TASK
Starting at the first line of the listing below, retype each line up to and including the one that contains "KUMPULAN LAGU-LAGU IBADAH UCAPAN SYUKUR". Leave pictures out.

* * * * * * * * *

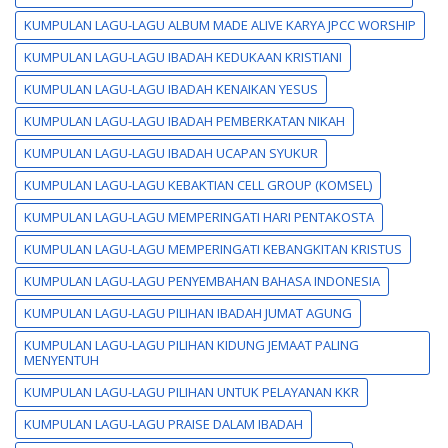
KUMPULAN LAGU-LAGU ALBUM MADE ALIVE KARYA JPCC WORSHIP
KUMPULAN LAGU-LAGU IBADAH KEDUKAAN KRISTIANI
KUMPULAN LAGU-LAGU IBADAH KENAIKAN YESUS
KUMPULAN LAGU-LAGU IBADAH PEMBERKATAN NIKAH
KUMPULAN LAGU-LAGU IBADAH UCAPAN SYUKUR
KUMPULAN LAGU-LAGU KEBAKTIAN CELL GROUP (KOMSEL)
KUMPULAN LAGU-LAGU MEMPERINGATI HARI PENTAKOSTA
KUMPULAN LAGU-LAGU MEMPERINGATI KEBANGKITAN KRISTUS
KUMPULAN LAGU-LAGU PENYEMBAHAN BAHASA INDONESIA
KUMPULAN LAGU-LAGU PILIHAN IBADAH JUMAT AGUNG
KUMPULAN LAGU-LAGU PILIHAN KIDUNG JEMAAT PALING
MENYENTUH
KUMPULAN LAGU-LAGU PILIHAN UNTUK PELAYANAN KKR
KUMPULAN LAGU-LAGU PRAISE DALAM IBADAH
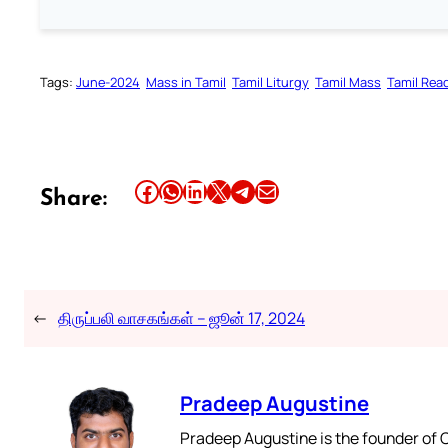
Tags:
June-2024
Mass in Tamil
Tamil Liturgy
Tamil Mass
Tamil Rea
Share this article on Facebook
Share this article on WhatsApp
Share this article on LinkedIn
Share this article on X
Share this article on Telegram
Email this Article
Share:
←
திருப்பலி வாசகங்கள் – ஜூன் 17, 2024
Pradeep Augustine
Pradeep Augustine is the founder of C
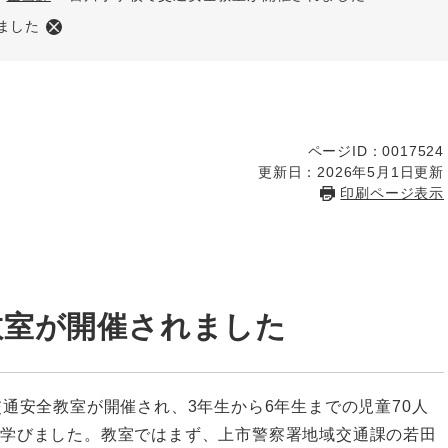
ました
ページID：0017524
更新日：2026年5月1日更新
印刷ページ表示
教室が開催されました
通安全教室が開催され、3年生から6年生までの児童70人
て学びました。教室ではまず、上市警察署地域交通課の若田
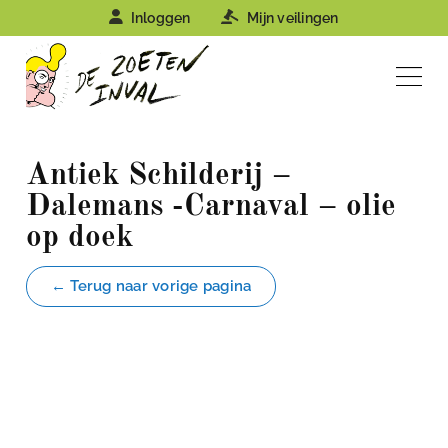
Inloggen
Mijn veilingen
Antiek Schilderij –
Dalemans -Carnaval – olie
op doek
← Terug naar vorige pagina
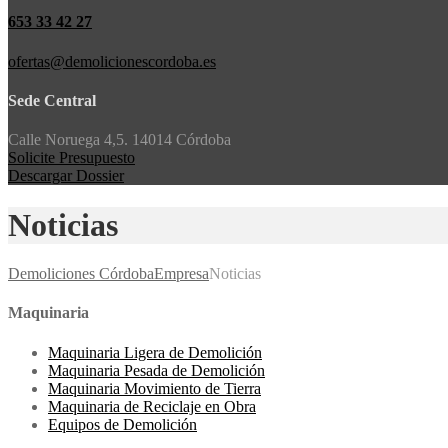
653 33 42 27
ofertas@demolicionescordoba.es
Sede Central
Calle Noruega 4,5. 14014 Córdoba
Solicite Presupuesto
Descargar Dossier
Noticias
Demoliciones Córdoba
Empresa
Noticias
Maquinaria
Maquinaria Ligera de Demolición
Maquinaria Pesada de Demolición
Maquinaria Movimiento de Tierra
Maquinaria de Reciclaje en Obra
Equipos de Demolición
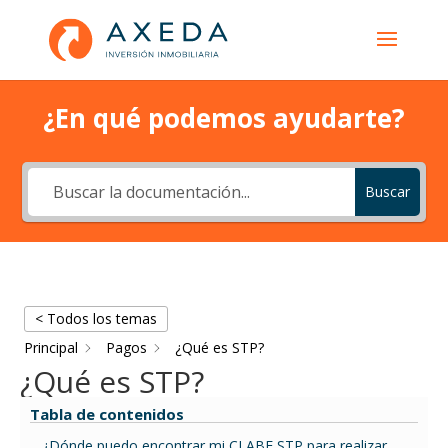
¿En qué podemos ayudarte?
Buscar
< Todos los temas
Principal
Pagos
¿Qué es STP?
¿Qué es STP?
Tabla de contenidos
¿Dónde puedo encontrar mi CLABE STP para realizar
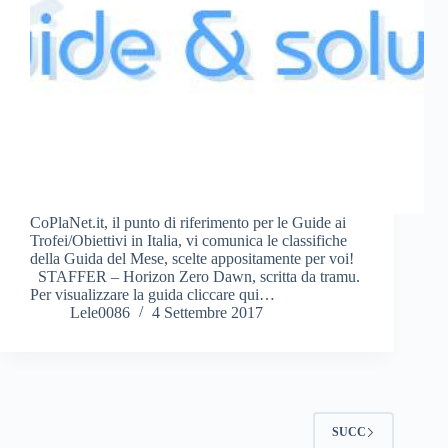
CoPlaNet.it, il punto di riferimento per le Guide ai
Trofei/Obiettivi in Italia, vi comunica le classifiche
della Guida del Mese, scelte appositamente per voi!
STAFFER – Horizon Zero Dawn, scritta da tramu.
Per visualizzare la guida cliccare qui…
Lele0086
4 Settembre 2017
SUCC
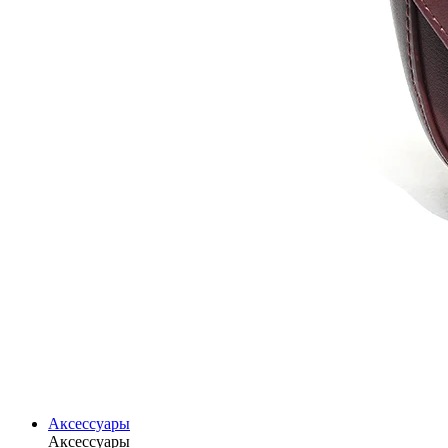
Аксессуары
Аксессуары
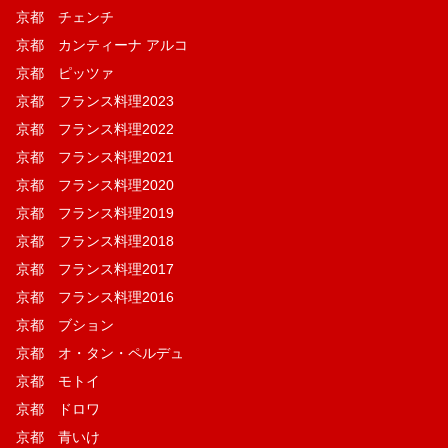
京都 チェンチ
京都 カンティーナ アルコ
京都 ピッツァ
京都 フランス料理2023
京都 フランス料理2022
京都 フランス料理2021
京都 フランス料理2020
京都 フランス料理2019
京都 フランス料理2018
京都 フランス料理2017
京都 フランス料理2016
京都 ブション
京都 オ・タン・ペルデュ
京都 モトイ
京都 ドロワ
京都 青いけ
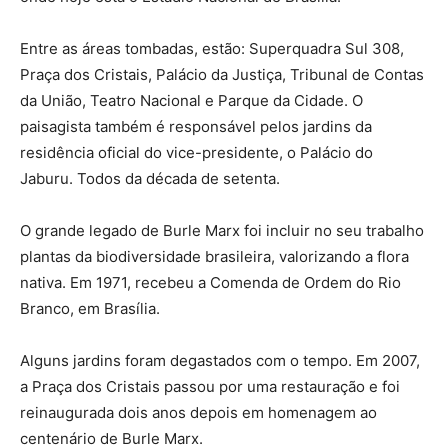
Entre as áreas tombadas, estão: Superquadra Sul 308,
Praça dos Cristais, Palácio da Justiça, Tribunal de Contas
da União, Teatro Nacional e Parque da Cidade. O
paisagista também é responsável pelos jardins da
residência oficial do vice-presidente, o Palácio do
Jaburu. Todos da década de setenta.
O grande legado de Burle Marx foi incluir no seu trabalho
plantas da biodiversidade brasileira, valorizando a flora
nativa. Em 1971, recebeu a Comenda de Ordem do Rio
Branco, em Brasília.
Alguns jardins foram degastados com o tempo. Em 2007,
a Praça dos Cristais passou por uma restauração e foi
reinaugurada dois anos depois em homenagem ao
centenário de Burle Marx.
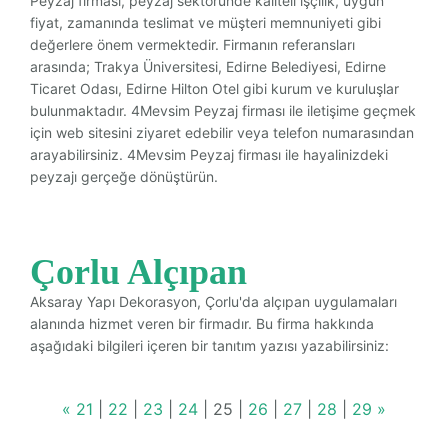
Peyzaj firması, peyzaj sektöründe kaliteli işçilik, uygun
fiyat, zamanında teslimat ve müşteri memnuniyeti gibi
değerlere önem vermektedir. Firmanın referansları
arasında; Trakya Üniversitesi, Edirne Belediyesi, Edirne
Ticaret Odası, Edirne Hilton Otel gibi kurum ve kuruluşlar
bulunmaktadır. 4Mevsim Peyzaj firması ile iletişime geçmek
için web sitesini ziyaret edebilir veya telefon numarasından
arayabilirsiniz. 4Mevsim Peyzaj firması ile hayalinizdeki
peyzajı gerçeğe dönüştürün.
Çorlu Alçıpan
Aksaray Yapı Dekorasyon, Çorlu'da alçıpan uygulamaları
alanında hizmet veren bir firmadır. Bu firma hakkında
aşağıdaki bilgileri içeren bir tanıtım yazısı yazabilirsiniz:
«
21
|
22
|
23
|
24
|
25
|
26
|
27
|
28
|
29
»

* * * * * * * * *

EXERCISE SOLUTION
KUMPULAN LAGU-LAGU ALBUM MADE ALIVE KARYA JPCC WORSHIP
KUMPULAN LAGU-LAGU IBADAH KEDUKAAN KRISTIANI
KUMPULAN LAGU-LAGU IBADAH KENAIKAN YESUS
KUMPULAN LAGU-LAGU IBADAH PEMBERKATAN NIKAH
KUMPULAN LAGU-LAGU IBADAH UCAPAN SYUKUR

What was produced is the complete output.